*Quizzes may be used with any age group and for any subject*
It all began with my introductory talk on our unit ‘Dinosaurs’.
I told my class to pay attention because I’d be asking questions at the end.
At the front of the classroom was a wide blackboard, with chalks of different colours and a duster on hand.
(It could just as easily have been a whiteboard, marking pens and cleaning cloth).
I spoke about carnivores, herbivores and omnivores.
When did dinosaurs live and what is a popularly accepted theory of how they went extinct?
The talk went for 20 minutes.
When I’d covered all the points I’d prepared it was time to see how attentive my students had been.
I’m going to put you in teams. Remember your number.
I gave each student a number: 1, 2, 3, 4, 1, 2, 3, 4, 1, 2, 3, 4 …… and I was careful to ensure that each group (the
1s, the 2s, the 3s and the 4s) had equal representation of both the academically gifted and academically challenged.
(this would ensure the upcoming quiz wouldn’t be lopsided in favour of any one group).
Do you all remember your number? Hands up number 3s? Number 1s. Number 4s. Number 2s.
Number 1s, your team is called the Dolphins. 2s, Tigers; 3s, Gazelles; 4s, Rabbits.
Time for some rules!
For the quiz at the end you must obey these rules.
Rule #1: Only if you’re sure you know the answer, raise your hand above your head as quickly as you can.
Rule # 2: I will ask the person whose hand I see went up first. If that’s you, you must answer as soon as I say your name (if you don’t answer straight away …if you pause to think ….the question is over and you lose a point for your team).
Rule # 3: You lose a point if I say your name, you answer straight away but your answer is incorrect.
Rule # 4: If your hand goes above your head before anyone else but then you quickly lower your hand because you realise you were too quick to raise it (and you don’t know the answer) I will require you to provide an answer. So… be sure to raise your hand above your head only if you’re sure you know the correct answer!

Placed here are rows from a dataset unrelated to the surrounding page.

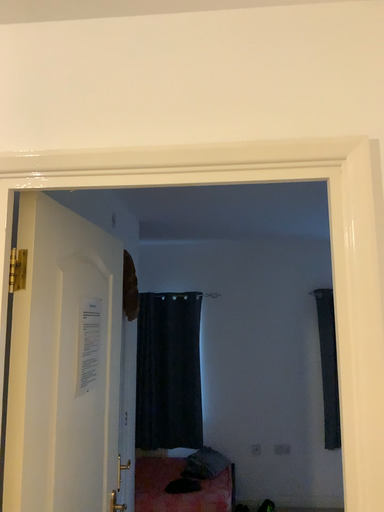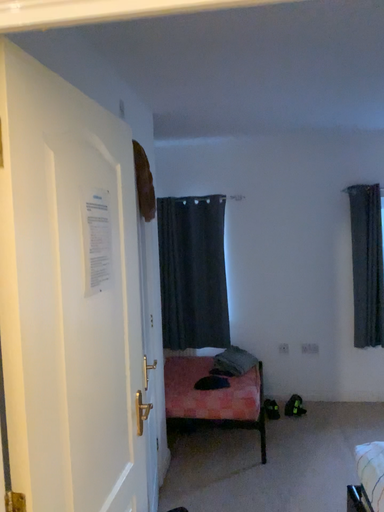 Question: How did the camera likely rotate when shooting the video?

Choices:
 (A) rotated downward
 (B) rotated upward

Answer: (A) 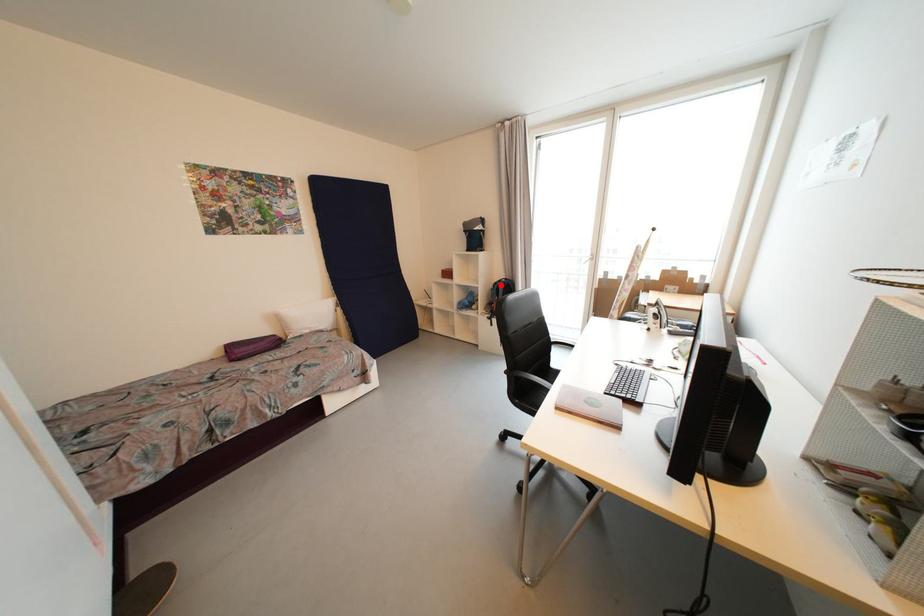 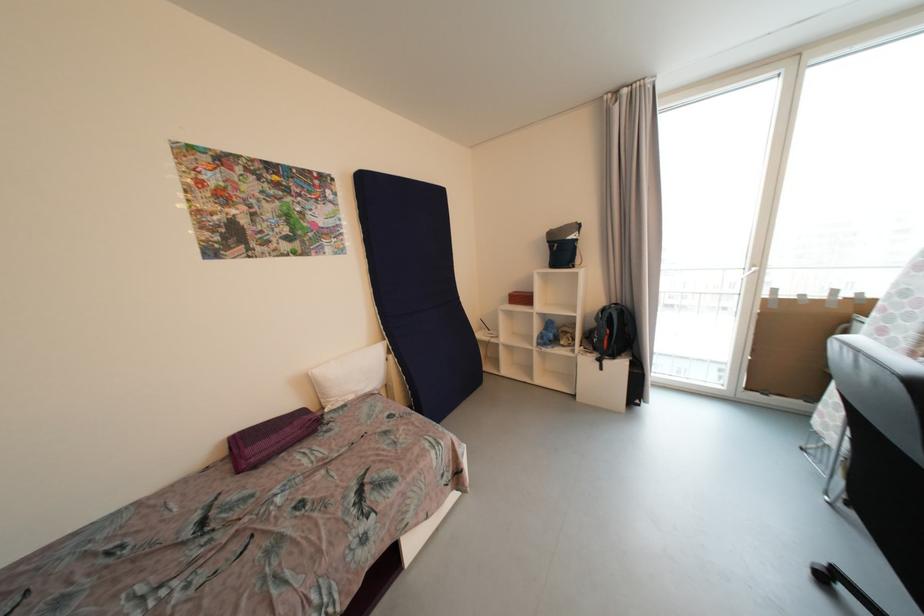 Where in the second image is the point corresponding to the highlighted location from the first image?

(608, 312)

Rule # 5: Each question gets asked just once, whether or not the answer I get is correct or incorrect. (If incorrect, I’ll ask if anyone knows the answer).
Rule # 6: Never ever call out the answer. You MUST raise your hand and wait for me to ask you. If you do call out, you’ll lose a point ….even if your answer is correct!

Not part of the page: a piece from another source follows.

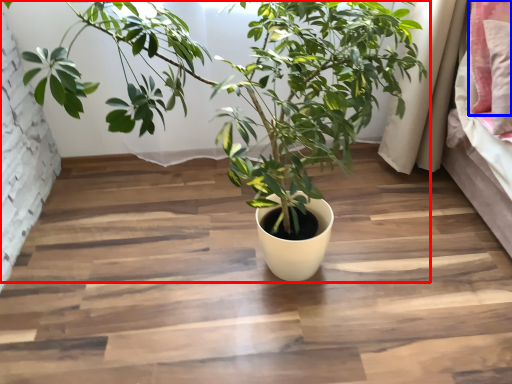 Question: Which object is closer to the camera taking this photo, houseplant (highlighted by a red box) or pillow (highlighted by a blue box)?

Choices:
 (A) houseplant
 (B) pillow

Answer: (A) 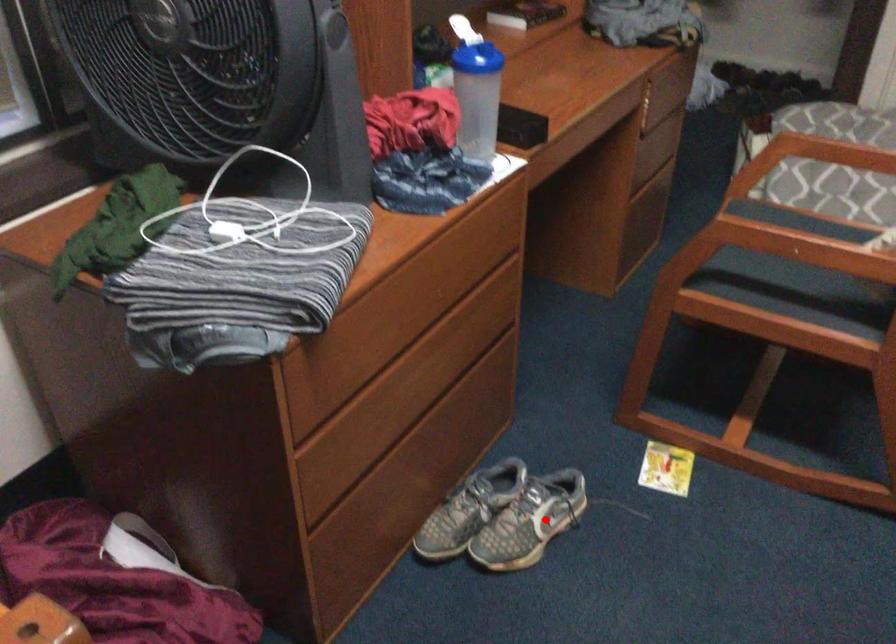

Rule # 7: Sometimes I will give a special point if I see someone is trying hard to do everything right. For example I might see on someone’s face that they are really concentrating. Maybe I’ll notice them politely applaud when another person gives the correct answer.
Rule # 8: If you are mean or disrespectful to another student, or if you don’t participate with a spirit of fair play, you risk losing one or more points for your team.
Now, is everybody ready for the Dinosaurs quiz? The first team to reach a score of 5 is the winner and each person in that team will receive a 5-minute early mark
at home time.
So, the ground rules had been laid.
But just to make sure they wouldn’t be forgotten I went over them again.
What are two ways you can get a point for your team?
What happens if you quickly put your hand up before thinking properly?
How can you lose a point for your team?
What followed was the best, most rewarding lesson I’d given in a long time.
All students were highly attentive -I could sense them thinking, “I’m sure he’ll to ask about that in the quiz!”
Important Hint *
Rule # 7 is the secret to successful group quizzing! It allows me as teacher to reward any child I so choose with a point. This can mean that a shy but earnest student who’s lacking in confidence to answer questions for fear of being wrong can gain a point for their group …how good to know you’ve contributed to your team’s score …and won’t your team mates be pleased with you! * AND ….What an excellent way to keep the scores close! *
Teacher may do the scoring or, instead, choose a responsible child to ‘sit out’ the quiz and be the scorer.
Sample Progress Score on blackboard or whiteboard.
Close, tight quizzes (between teams) are always more exciting than if they’re one-sided.
How to Keep the Quiz Exciting
It’s always better if the teams’ scores are close while the quiz is in progress. This calls for the teacher to be ….shall we say …‘creative’. Suppose, using the above table, a child in the Tigers team (Rosie) is sitting up nice and straight and is participating eagerly. Teacher could say, “I’ve just noticed Rosie is concentrating extremely hard. One point to the Tigers!” (there are many other strategies the astute teacher can use to keep quizzing close and interesting, with all students on the edge of their seats!)
10 Benefits of Quizzing
- Reinforces what has been taught (let’s say by 20-30%)
- Makes the lesson more enjoyable, stimulating and fun (maybe by 30-50%)
- Practise in self-discipline
- Focus on concentration and mental alertness
- Feeling of belonging (team-player)
- Can build confidence and self-esteem
- Can instil a feeling of responsibility (to your team)
- Quizzes are interactive …..whole-class participation.
- Creates an exciting class atmosphere
- Builds positive teacher-class rapport
Every student I’ve ever taught (~1000) enjoys a good quiz!